3 ay öncesine kadar hiçbir sorunumuz da yoktu. ne zaman iş yerimize yeni bir eleman geldi başka şubeden, o zaman tadımız kaçtı. ilk andan itibaren hep zıt gittiler çocukla. işte kimse için huzur kalmamıştı. bir şekilde hep kıl gidiyorlardı ve ikisi de birbirine karşı tutarsızdı. ortayı bulmak için, ortamı yatıştırmak için çok çaba sarfettim ama olmadı. eleman iyi biriydi. ya da ben öyle sanıyordum. sevgilimin olmadığı zamanlarda elemanla içmeye falan da gidiyorduk. sevgilim önceleri birlikte takılmamıza kızıyordu, sonra bir şey dememeye başladı. buna şaşırsam da iyiye işaret sanmıştım. sonra da eleman hakkında sorular soruyordu.
geçen hafta yine kötü tartıştılar. herkesin sinirleri gerildi. müdür de ikisine ceza olarak mesai verdi. birikmiş işleri bitirmek üzere ikisi de mesaiye kalacaktı hep. geçen 2 gün ailevi sebeplerden dolayı sevgilime sürpriz yapıp işten almak istedimse de ailevi sebeplerden dolayı yapamadım. ama bugün işe gittim. şubenin anahtarı çok az kişide vardır. biri de bende. sürpriz olsun diye haber vermedim. elimde çiçek ve çalışan iki huysuza çikolata alıp, yanında kırmızı şarapla şubeden sessizce içeri girdim. üst kata doğru merdivenleri çıkarken önce kavga ediyorlar sandım. bir an elemanın sevgilime zarar verdiğini düşündüm. kan beynime sıçradı. sinirden titredim. daha hızlı çıkarken merdivenleri o andan sonra, seslerin kavga sesi olmayabileceğini anladığım anda o sinirden titreme kendini hüzün uçurumunun kenarında intiharı bekleyen bir berduş suskunluğuna büründü. içimden "hayır" diye sessiz dualar ettim. merdivenlerin sonuna doğru seviştiklerini anladım ama bir şey beni yanıltsın, mucizevi bir şekilde saçmalamış olmama sevineyim istedim. son adımı atmadan önce durdum. sonra gücümü toplayıp son bir nefes alarak oldukları yöne yöneldim.

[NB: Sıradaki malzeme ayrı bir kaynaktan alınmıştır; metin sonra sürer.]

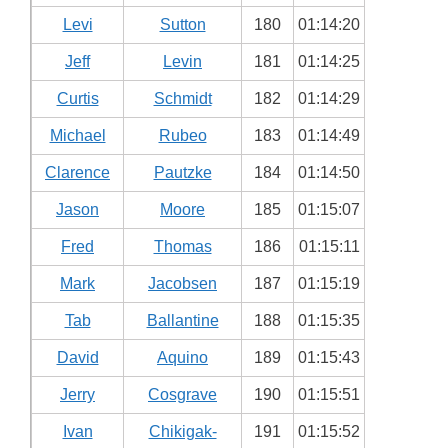
Levi
Sutton
180
01:14:20
Jeff
Levin
181
01:14:25
Curtis
Schmidt
182
01:14:29
Michael
Rubeo
183
01:14:49
Clarence
Pautzke
184
01:14:50
Jason
Moore
185
01:15:07
Fred
Thomas
186
01:15:11
Mark
Jacobsen
187
01:15:19
Tab
Ballantine
188
01:15:35
David
Aquino
189
01:15:43
Jerry
Cosgrave
190
01:15:51
Ivan
Chikigak-
191
01:15:52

sevgilimi masanın üzerine yatırmıştı ve elemanın arkası bana dönüktü. o an şarabı herifin kıçına sokma arzusu dolsa da içime, yürümeye dahi takatim olmadığını fark ettim. sevgilim fark etti beni. toparlanırken bile o son zevk kırıntısını bırakmak istemeyişini yüzünden okuyabiliyordum. ağlamanın bile yakışabildiği, hüznün bile güzelleştirebildiği o yüz; benim için mide bulanırıcı bir hale gelmişti. toparlandılar. refkeks olarak kendilerini koruma içgüdüsüyle masanın arkasına geçtiler. ben hiçbir şey demedim. oturdum. bana bakıyorlardı. şarabı açtım önce yavaş ve sakin. sonra elimdeki 2 piyaleyi doldurdum. 3.sünü ise boş halde koltuğuma koydum. şarap dolu 2 piyaleyi usta bir garson edasıyla masalarına bıraktım ve oturduğum koltuğa geri döndüm. sonra piyaleme şarap koydum. onlara doğru kadeh kaldırdım ve şarabımı içtim. sonra da sessiz sedasız uzaklaştım ordan.
aradan 10 dakika geçince sevgilimin en yakın arkadaşı aradı. o da iş yerimizde çalışıyor. meğer eleman, eski iş yerindeki sevgilisiymiş. sevgilimle barışabilmek için bizim şubeye gelmiş. sevgilim hakkında renk vermemeye çalışsa da asıl anlamaya çalıştığı şeyin bundan sonra napacağım olduğu açık. onları işten mi attıracağım, kafalarını mı kıracağım, susacak mıyım... "zeten herkes biliyordu eski sevgili olduklarını" ile başlayıp gözümde küçülmesine sebep olan cümlelerini bölmek bile istemedim. o kadar değersiz laf kümesiydiler ki benim için. varlıklarına anlam biçmiş olmak dahi istemedim. lafı bitip ne diyeceğimi sorduğunda "sevgilim hamile olduğu için önce bebeğin kimden olduğunu öğrenmek için tıbbi olarak ne gerekiyorsa onu yapacağım, sonra da sevgilimin annesiyle elemanın ilişki yaşadıklarını sevgilimin bildiğini sandığından ama yüz etmek istemediğinden dolayı ters gittikleri yanılgısına vardığımı bugün anladığımdan, size sonraki hayatınızda başarılar dileyeceğim. sanırım bunu siz de bilmiyordunuz." diyerek telefonumu kapattım. sanırım yarın, çok farklı hayatımın ilk günü olacak.